Omdat wijzelf ons lichaam zijn en omdat ons lichaam een eigen waarde heeft voor onszelf, moet het afstaan van onze organen een keuze van de persoon zelf zijn. De eigen afweging die iemand daarin maakt, in het geheel van eigen gevoelens, overtuigingen, gedachten, vraagt om ruimte en respect. We hóeven onze organen niet af te staan, al kunnen daar heel veel goede motieven, ook morele, voor worden geformuleerd. Doen we het toch, dan moet dat onze eigen keuze zijn, omdat het ons eigen lichaam betreft. Of dit vóór of na ons overlijden is, is niet doorslaggevend, zoals ook steeds is erkend.

Voorzitter. Het debat dat wij voeren, is beladen. We treden in de sfeer van persoonlijke afwegingen en belangen, zowel van patiënten die uitzien naar een nieuw orgaan als van mensen die als donor in aanmerking komen. Wat mag de overheid in die sfeer van persoonlijke belangen doen? Mag ze een besluit nemen voor mensen als het gaat over wat er gebeurt met hun eigen lichaam?
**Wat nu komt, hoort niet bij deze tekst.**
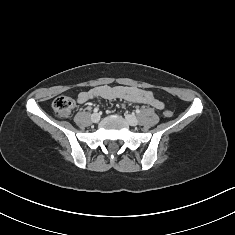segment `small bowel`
Listing matches in <instances>:
<instances>
[{"label": "small bowel", "instance_id": "small-bowel-1", "mask_svg": "<svg viewBox=\"0 0 235 235\" xmlns=\"http://www.w3.org/2000/svg\"><path fill=\"white\" fill-rule=\"evenodd\" d=\"M93 98L109 100L121 98L131 103L148 105L157 110L164 108V103L156 99L151 91L132 86H96L80 92L77 101L83 104Z\"/></svg>", "mask_w": 235, "mask_h": 235}]
</instances>
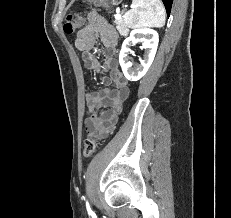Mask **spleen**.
<instances>
[{"instance_id":"spleen-1","label":"spleen","mask_w":231,"mask_h":218,"mask_svg":"<svg viewBox=\"0 0 231 218\" xmlns=\"http://www.w3.org/2000/svg\"><path fill=\"white\" fill-rule=\"evenodd\" d=\"M133 8L124 15L129 28L163 27L165 8L161 0H132Z\"/></svg>"}]
</instances>
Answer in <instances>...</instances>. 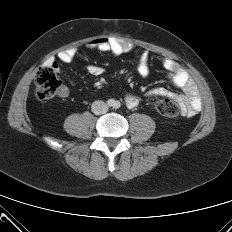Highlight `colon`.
Returning <instances> with one entry per match:
<instances>
[{
    "instance_id": "colon-1",
    "label": "colon",
    "mask_w": 232,
    "mask_h": 232,
    "mask_svg": "<svg viewBox=\"0 0 232 232\" xmlns=\"http://www.w3.org/2000/svg\"><path fill=\"white\" fill-rule=\"evenodd\" d=\"M36 96L40 100L50 99L61 92L59 81L52 65L42 66L35 76ZM155 110L162 116L168 118L177 117L181 108L178 102L169 98L158 99L155 102Z\"/></svg>"
}]
</instances>
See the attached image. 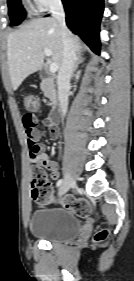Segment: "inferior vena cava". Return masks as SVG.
Masks as SVG:
<instances>
[{
    "mask_svg": "<svg viewBox=\"0 0 134 281\" xmlns=\"http://www.w3.org/2000/svg\"><path fill=\"white\" fill-rule=\"evenodd\" d=\"M51 12L54 19L57 20L62 35L63 42V58L58 71V98L59 107L63 116L66 115L68 109V90L70 88V79L74 72L76 63V50L70 32L65 23V11L61 0H53L51 4Z\"/></svg>",
    "mask_w": 134,
    "mask_h": 281,
    "instance_id": "obj_1",
    "label": "inferior vena cava"
}]
</instances>
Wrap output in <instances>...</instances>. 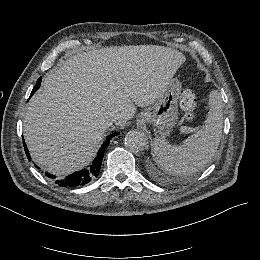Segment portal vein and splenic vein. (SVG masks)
Here are the masks:
<instances>
[{
    "instance_id": "1",
    "label": "portal vein and splenic vein",
    "mask_w": 260,
    "mask_h": 260,
    "mask_svg": "<svg viewBox=\"0 0 260 260\" xmlns=\"http://www.w3.org/2000/svg\"><path fill=\"white\" fill-rule=\"evenodd\" d=\"M186 131H187V127L186 126H181L180 127V132L181 133H186Z\"/></svg>"
}]
</instances>
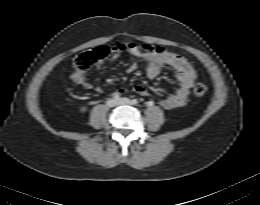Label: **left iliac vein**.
Here are the masks:
<instances>
[{
  "instance_id": "4c4485c4",
  "label": "left iliac vein",
  "mask_w": 260,
  "mask_h": 205,
  "mask_svg": "<svg viewBox=\"0 0 260 205\" xmlns=\"http://www.w3.org/2000/svg\"><path fill=\"white\" fill-rule=\"evenodd\" d=\"M119 105H131L132 101L128 98H121L118 100Z\"/></svg>"
}]
</instances>
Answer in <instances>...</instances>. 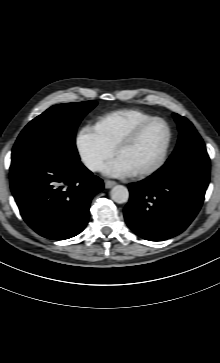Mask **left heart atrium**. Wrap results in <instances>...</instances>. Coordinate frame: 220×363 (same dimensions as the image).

Dit debat raakt aan gevoelige verhoudingen tussen burger en overheid, en aan essentiële individuele grondrechten over lichamelijke integriteit en de onaantastbaarheid van het lichaam. Moet dwingende wetgeving worden ingezet om het aantal donoren te vergroten?

In ons land is welbewust vanaf het allereerste begin gekozen voor een toestemmingssysteem bij orgaandonatie. Je bent donor als je expliciet "ja" hebt gezegd. De wijziging in het beslissysteem als voorgesteld in deze initiatiefwet betekent een ingrijpende koerswending. De introductie van de ADR maakt dat we overgaan naar een opt-outsysteem. Wie zich niet zelf registreert als donor, maar ook niet reageert op oproepen om dat te doen, wordt aangemerkt als donor. Mensen zijn dus in beginsel donor, ook al hebben ze geen uitdrukkelijke toestemming gegeven. Na overlijden is er een door de wet gedekte toestemming om organen uit te nemen.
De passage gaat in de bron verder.